**TASK**: Could you output each line below exactly as it appears, excluding any pictures?

Excerpts from a dataset
--- START ---

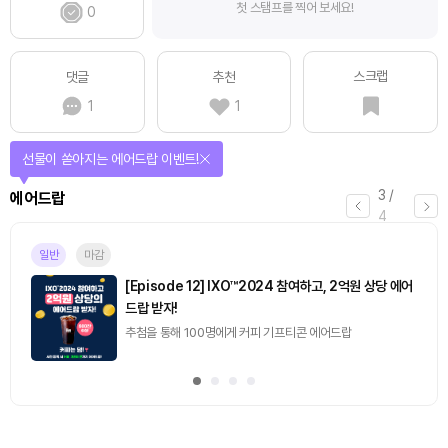
첫 스탬프를 찍어 보세요!
0
스크랩
댓글
추천
1
1
퀴즈풀고 선물 받자!
4
/
퀴즈
4
마감
[토큰포스트] 기사 퀴즈 658회차
2026.08.07 (금) ~ 2026.08.08 (토)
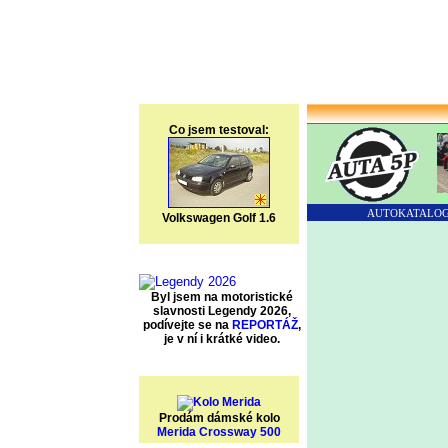
Co jsem testoval:
AUTOKATALO
Volkswagen Golf 1.6
Byl jsem na motoristické
slavnosti Legendy 2026,
podívejte se na
REPORTÁŽ
,
je v ní i krátké video.
Prodám dámské kolo
Merida Crossway 500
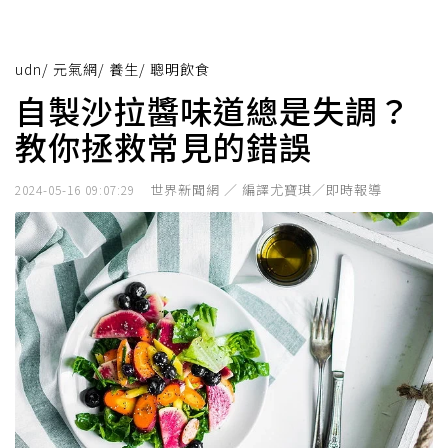
udn
/
元氣網
/
養生
/
聰明飲食
自製沙拉醬味道總是失調？
教你拯救常見的錯誤
世界新聞網 ／ 編譯尤寶琪／即時報導
2024-05-16 09:07:29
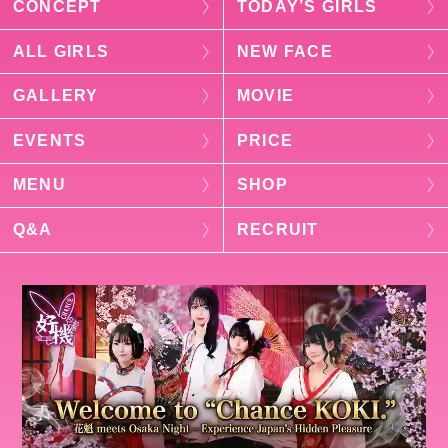
CONCEPT
TODAY’S GIRLS
ALL GIRLS
NEW FACE
GALLERY
MOVIE
EVENTS
PRICE
MENU
SHOP
Q&A
RECRUIT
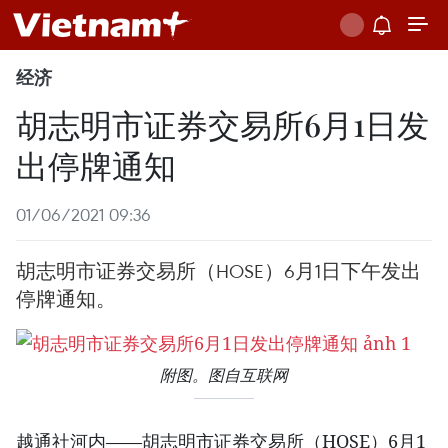
经济
胡志明市证券交易所6月1日发
出停牌通知
01/06/2021 09:36
胡志明市证券交易所（HOSE）6月1日下午发出
停牌通知。
附图。图自互联网
越通社河内——胡志明市证券交易所（HOSE）6月1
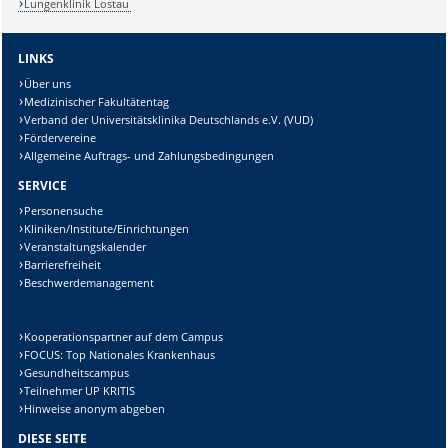
Lungenklinik Lostau
LINKS
Über uns
Medizinischer Fakultätentag
Verband der Universitätsklinika Deutschlands e.V. (VUD)
Fördervereine
Allgemeine Auftrags- und Zahlungsbedingungen
SERVICE
Personensuche
Kliniken/Institute/Einrichtungen
Veranstaltungskalender
Barrierefreiheit
Beschwerdemanagement
Kooperationspartner auf dem Campus
FOCUS: Top Nationales Krankenhaus
Gesundheitscampus
Teilnehmer UP KRITIS
Hinweise anonym abgeben
DIESE SEITE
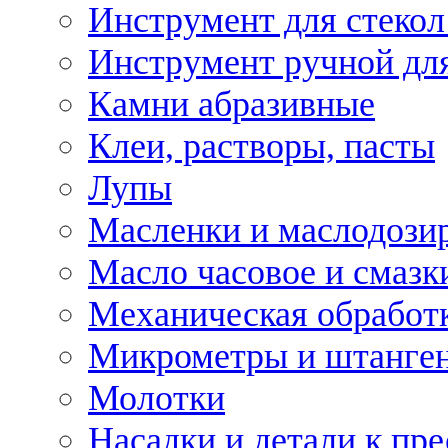
Инструмент для стекол
Инструмент ручной дл
Камни абразивные
Клеи, растворы, пасты
Лупы
Масленки и маслодози
Масло часовое и смазк
Механическая обработ
Микрометры и штанге
Молотки
Насадки и детали к пр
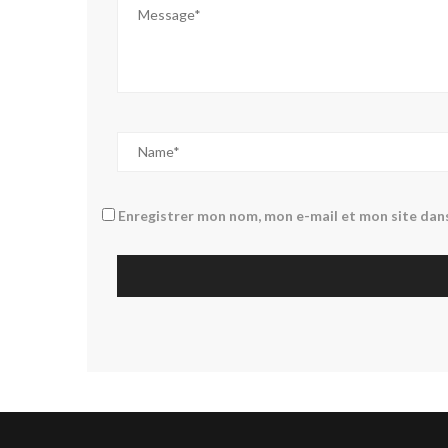
Enregistrer mon nom, mon e-mail et mon site dan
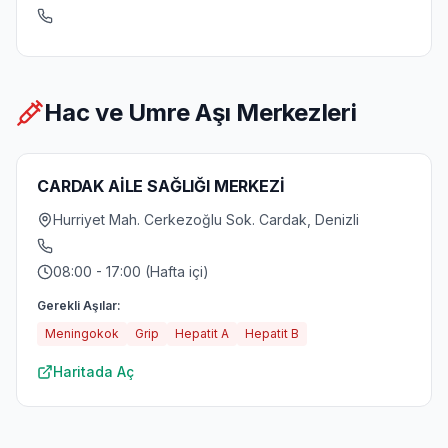
Hac ve Umre Aşı Merkezleri
CARDAK AİLE SAĞLIĞI MERKEZİ
Hurriyet Mah. Cerkezoğlu Sok. Cardak, Denizli
08:00 - 17:00 (Hafta içi)
Gerekli Aşılar:
Meningokok
Grip
Hepatit A
Hepatit B
Haritada Aç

--- END ---

**YOUR SOLUTION**:
첫 스탬프를 찍어 보세요!
0
스크랩
댓글
추천
1
1
퀴즈풀고 선물 받자!
4
/
퀴즈
4
마감
[토큰포스트] 기사 퀴즈 658회차
2026.08.07 (금) ~ 2026.08.08 (토)
Co jsem testoval:
AUTOKATALO
Volkswagen Golf 1.6
Byl jsem na motoristické
slavnosti Legendy 2026,
podívejte se na
REPORTÁŽ
,
je v ní i krátké video.
Prodám dámské kolo
Merida Crossway 500
udn
/
元氣網
/
養生
/
聰明飲食
自製沙拉醬味道總是失調？
教你拯救常見的錯誤
世界新聞網 ／ 編譯尤寶琪／即時報導
2024-05-16 09:07:29
CONCEPT
TODAY’S GIRLS
ALL GIRLS
NEW FACE
GALLERY
MOVIE
EVENTS
PRICE
MENU
SHOP
Q&A
RECRUIT
经济
胡志明市证券交易所6月1日发
出停牌通知
01/06/2021 09:36
胡志明市证券交易所（HOSE）6月1日下午发出
停牌通知。
附图。图自互联网
越通社河内——胡志明市证券交易所（HOSE）6月1
Lungenklinik Lostau
LINKS
Über uns
Medizinischer Fakultätentag
Verband der Universitätsklinika Deutschlands e.V. (VUD)
Fördervereine
Allgemeine Auftrags- und Zahlungsbedingungen
SERVICE
Personensuche
Kliniken/Institute/Einrichtungen
Veranstaltungskalender
Barrierefreiheit
Beschwerdemanagement
Kooperationspartner auf dem Campus
FOCUS: Top Nationales Krankenhaus
Gesundheitscampus
Teilnehmer UP KRITIS
Hinweise anonym abgeben
DIESE SEITE
Инструмент для стекол
Инструмент ручной дл
Камни абразивные
Клеи, растворы, пасты
Лупы
Масленки и маслодози
Масло часовое и смазк
Механическая обработ
Микрометры и штанге
Молотки
Насадки и детали к пр
Enregistrer mon nom, mon e-mail et mon site dan
Hac ve Umre Aşı Merkezleri
CARDAK AİLE SAĞLIĞI MERKEZİ
Hurriyet Mah. Cerkezoğlu Sok. Cardak, Denizli
08:00 - 17:00 (Hafta içi)
Gerekli Aşılar:
Meningokok
Grip
Hepatit A
Hepatit B
Haritada Aç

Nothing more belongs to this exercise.